• What is needed:
Copy out each line of the data holding "South".

^^^^^^^^

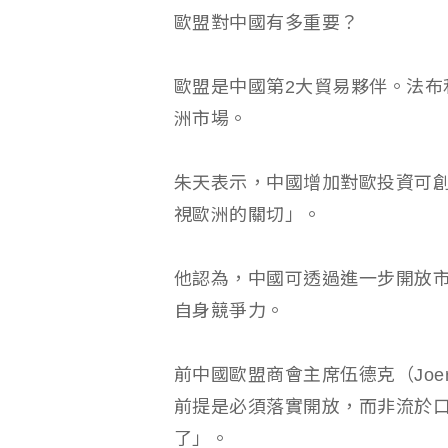
歐盟對中國有多重要？
歐盟是中國第2大貿易夥伴。法布
洲市場。
朱天表示，中國增加對歐投資可
視歐洲的關切」。
他認為，中國可透過進一步開放
自身競爭力。
前中國歐盟商會主席伍德克（Joer
前提是必須落實開放，而非流於口
了」。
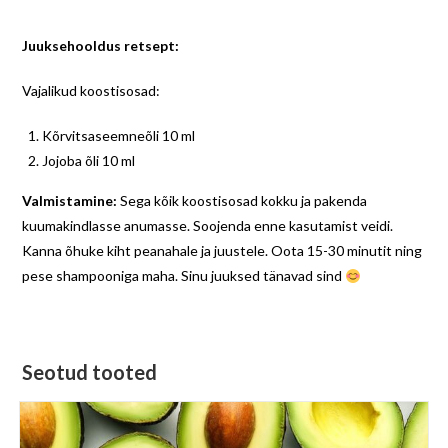
Juuksehooldus retsept:
Vajalikud koostisosad:
Kõrvitsaseemneõli 10 ml
Jojoba õli 10 ml
Valmistamine:
Sega kõik koostisosad kokku ja pakenda
kuumakindlasse anumasse. Soojenda enne kasutamist veidi.
Kanna õhuke kiht peanahale ja juustele. Oota 15-30 minutit ning
pese shampooniga maha. Sinu juuksed tänavad sind
Seotud tooted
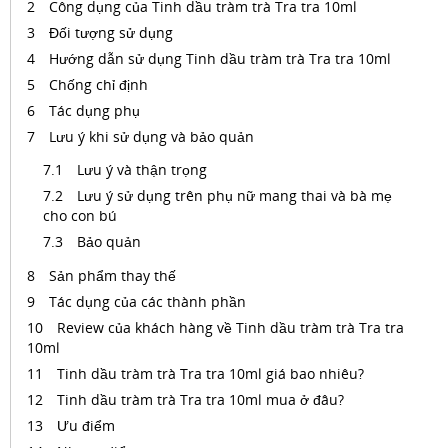
Công dụng của Tinh dầu tràm trà Tra tra 10ml
Đối tượng sử dụng
Hướng dẫn sử dụng Tinh dầu tràm trà Tra tra 10ml
Chống chỉ định
Tác dụng phụ
Lưu ý khi sử dụng và bảo quản
Lưu ý và thận trọng
Lưu ý sử dụng trên phụ nữ mang thai và bà mẹ
cho con bú
Bảo quản
Sản phẩm thay thế
Tác dụng của các thành phần
Review của khách hàng về Tinh dầu tràm trà Tra tra
10ml
Tinh dầu tràm trà Tra tra 10ml giá bao nhiêu?
Tinh dầu tràm trà Tra tra 10ml mua ở đâu?
Ưu điểm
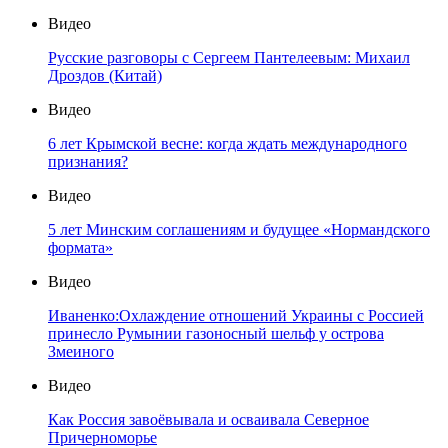
Видео
Русские разговоры с Сергеем Пантелеевым: Михаил
Дроздов (Китай)
Видео
6 лет Крымской весне: когда ждать международного
признания?
Видео
5 лет Минским соглашениям и будущее «Нормандского
формата»
Видео
Иваненко:Охлаждение отношений Украины с Россией
принесло Румынии газоносный шельф у острова
Змеиного
Видео
Как Россия завоёвывала и осваивала Северное
Причерноморье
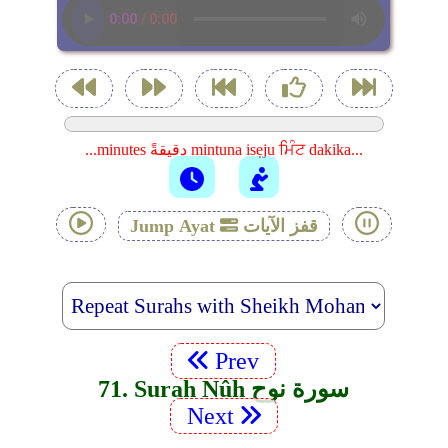
...minutes دقيقةً mintuna isẹju ਮਿੰਟ dakika...
قفز الآيات
Jump Ayat
Prev
71. Surah Nûh سورة نوح
Next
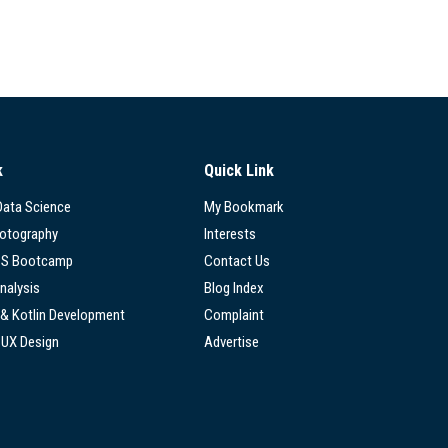
k
Quick Link
 Data Science
My Bookmark
hotography
Interests
SS Bootcamp
Contact Us
nalysis
Blog Index
 & Kotlin Development
Complaint
/UX Design
Advertise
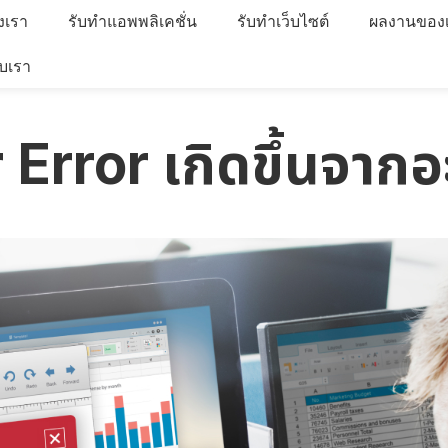
งเรา
รับทำแอพพลิเคชั่น
รับทำเว็บไซต์
ผลงานของ
ับเรา
Error เกิดขึ้นจากอ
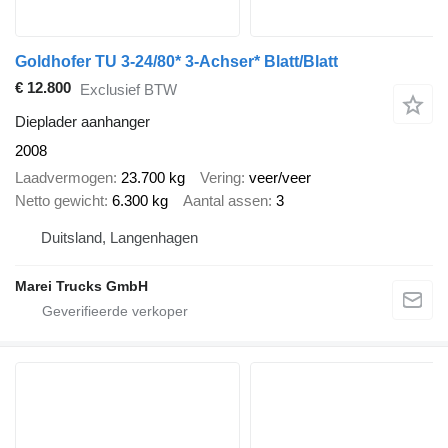
Goldhofer TU 3-24/80* 3-Achser* Blatt/Blatt
€ 12.800
Exclusief BTW
Dieplader aanhanger
2008
Laadvermogen
23.700 kg
Vering
veer/veer
Netto gewicht
6.300 kg
Aantal assen
3
Duitsland, Langenhagen
Marei Trucks GmbH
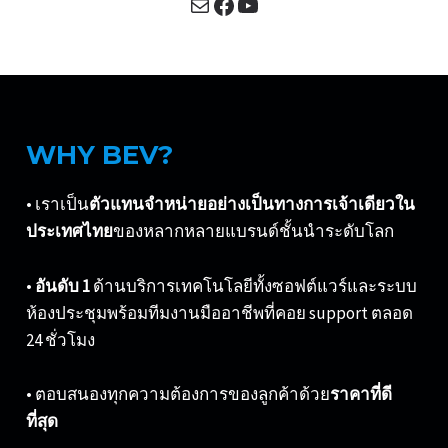
Mail
Facebook
YouTube
WHY BEV?
• เราเป็น
ตัวแทนจำหน่ายอย่างเป็นทางการเจ้าเดียวใน
ประเทศไทย
ของหลากหลายแบรนด์ชั้นนำระดับโลก
•
อันดับ 1
ด้านบริการเทคโนโลยีทั้งซอฟต์แวร์และระบบ
ห้องประชุมพร้อมทีมงานมืออาชีพที่คอย support ตลอด
24 ชั่วโมง
• ตอบสนองทุกความต้องการของลูกค้าด้วย
ราคาที่ดี
ที่สุด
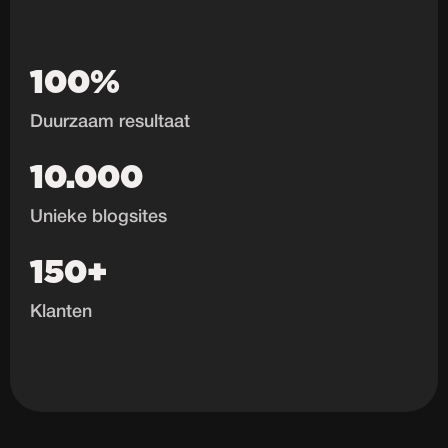
100%
Duurzaam resultaat
10.000
Unieke blogsites
150+
Klanten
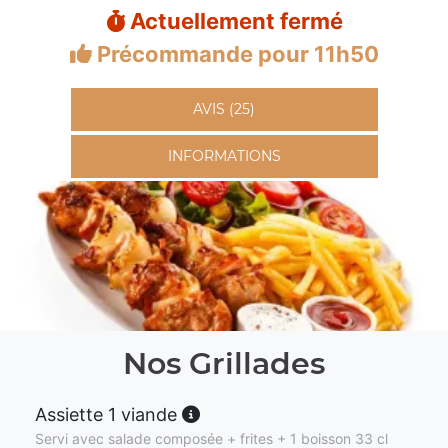
Actuellement fermé
Précommande pour 11h50
AVIS (25)
INFORMATIONS
Nos Grillades
Assiette 1 viande
Servi avec salade composée + frites + 1 boisson 33 cl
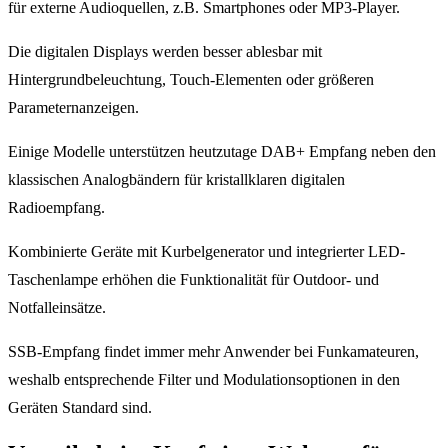
für externe Audioquellen, z.B. Smartphones oder MP3-Player.
Die digitalen Displays werden besser ablesbar mit
Hintergrundbeleuchtung, Touch-Elementen oder größeren
Parameternanzeigen.
Einige Modelle unterstützen heutzutage DAB+ Empfang neben den
klassischen Analogbändern für kristallklaren digitalen
Radioempfang.
Kombinierte Geräte mit Kurbelgenerator und integrierter LED-
Taschenlampe erhöhen die Funktionalität für Outdoor- und
Notfalleinsätze.
SSB-Empfang findet immer mehr Anwender bei Funkamateuren,
weshalb entsprechende Filter und Modulationsoptionen in den
Geräten Standard sind.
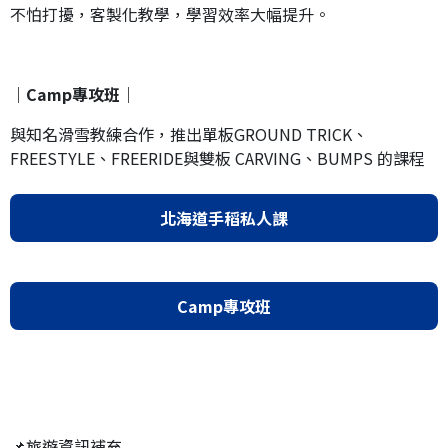
不怕打擾，客製化教學，學習效率大幅提升。
｜Camp專攻班｜
與知名滑雪教練合作，推出單板GROUND TRICK、
FREESTYLE、FREERIDE與雙板 CARVING、BUMPS 的課程
北海道手稻私人課
Camp專攻班
📌旅遊資訊補充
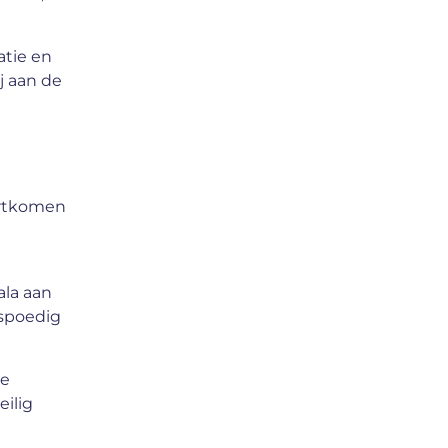
atie en
j aan de
ortkomen
ala aan
spoedig
ge
eilig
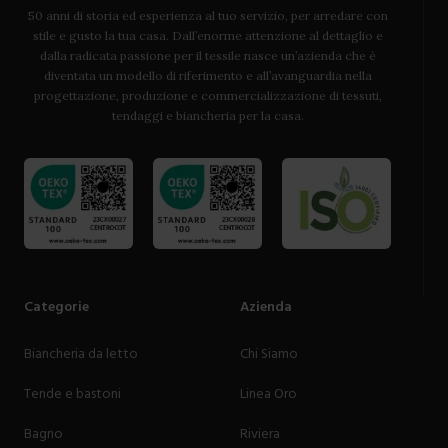
50 anni di storia ed esperienza al tuo servizio, per arredare con
stile e gusto la tua casa. Dall’enorme attenzione al dettaglio e
dalla radicata passione per il tessile nasce un’azienda che è
diventata un modello di riferimento e all’avanguardia nella
progettazione, produzione e commercializzazione di tessuti,
tendaggi e biancheria per la casa.
Categorie
Azienda
Biancheria da letto
Chi Siamo
Tende e bastoni
Linea Oro
Bagno
Riviera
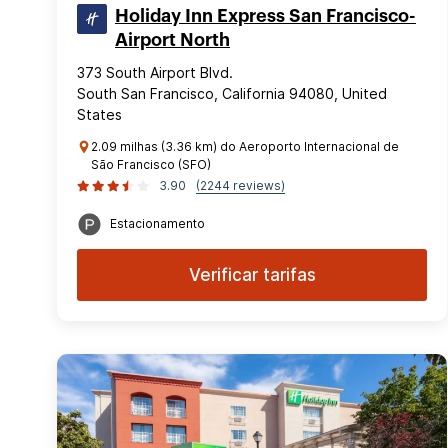
Holiday Inn Express San Francisco-
Airport North
373 South Airport Blvd.
South San Francisco, California 94080, United
States
2.09 milhas (3.36 km) do Aeroporto Internacional de
São Francisco (SFO)
3.90
(2244 reviews)
Estacionamento
Verificar tarifas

^^^^^^^^

• Solution for this problem:
373 South Airport Blvd.
South San Francisco, California 94080, United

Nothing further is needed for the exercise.